PROBLEM REQUIREMENTS:
Pull every line containing "Δημοσυνεταιριστική" out of the material below.

EXERCISE DATA:
※

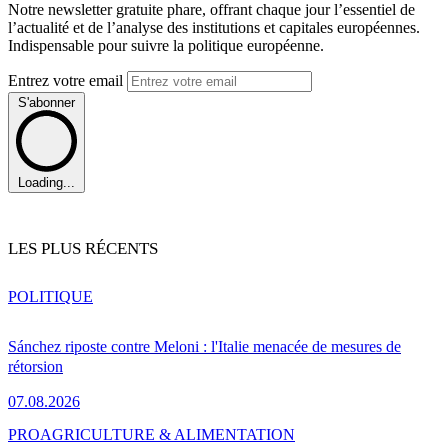
Notre newsletter gratuite phare, offrant chaque jour l’essentiel de
l’actualité et de l’analyse des institutions et capitales européennes.
Indispensable pour suivre la politique européenne.
Entrez votre email
S'abonner
Loading...
LES PLUS RÉCENTS
POLITIQUE
Sánchez riposte contre Meloni : l'Italie menacée de mesures de
rétorsion
07.08.2026
PRO
AGRICULTURE & ALIMENTATION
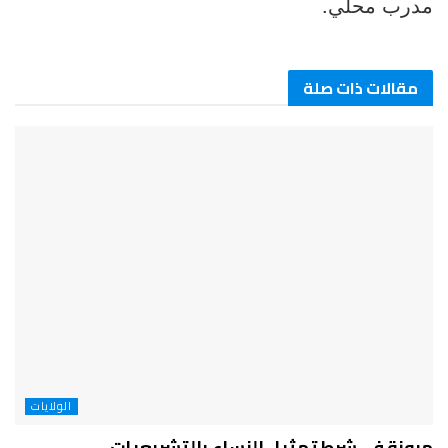
مدرب محلي.
مقالات ذات صلة
الولايات
مرونة في شرط تمثيل النساء بالتشريعيات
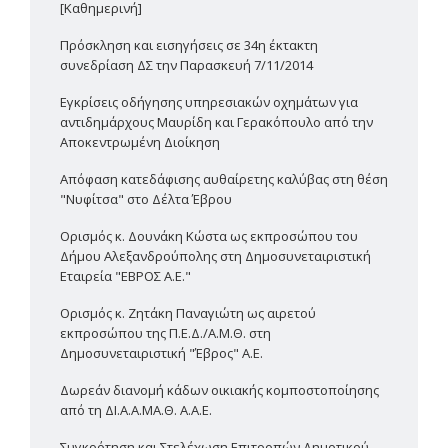
[Καθημερινή]
Πρόσκληση και εισηγήσεις σε 34η έκτακτη
συνεδρίαση ΔΣ την Παρασκευή 7/11/2014
Εγκρίσεις οδήγησης υπηρεσιακών οχημάτων για
αντιδημάρχους Μαυρίδη και Γερακόπουλο από την
Αποκεντρωμένη Διοίκηση
Απόφαση κατεδάφισης αυθαίρετης καλύβας στη θέση
"Νυφίτσα" στο Δέλτα Έβρου
Ορισμός κ. Δουνάκη Κώστα ως εκπροσώπου του
Δήμου Αλεξανδρούπολης στη Δημοσυνεταιριστική
Εταιρεία "ΕΒΡΟΣ Α.Ε."
Ορισμός κ. Ζητάκη Παναγιώτη ως αιρετού
εκπροσώπου της Π.Ε.Δ./Α.Μ.Θ. στη
Δημοσυνεταιριστική "Έβρος" Α.Ε.
Δωρεάν διανομή κάδων οικιακής κομποστοποίησης
από τη ΔΙ.Α.Α.ΜΑ.Θ. Α.Α.Ε.
Συγκρότηση και Στελέχωση Επιτροπών Δημοτικού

※

COMPLETED TASK:
Δήμου Αλεξανδρούπολης στη Δημοσυνεταιριστική
Δημοσυνεταιριστική "Έβρος" Α.Ε.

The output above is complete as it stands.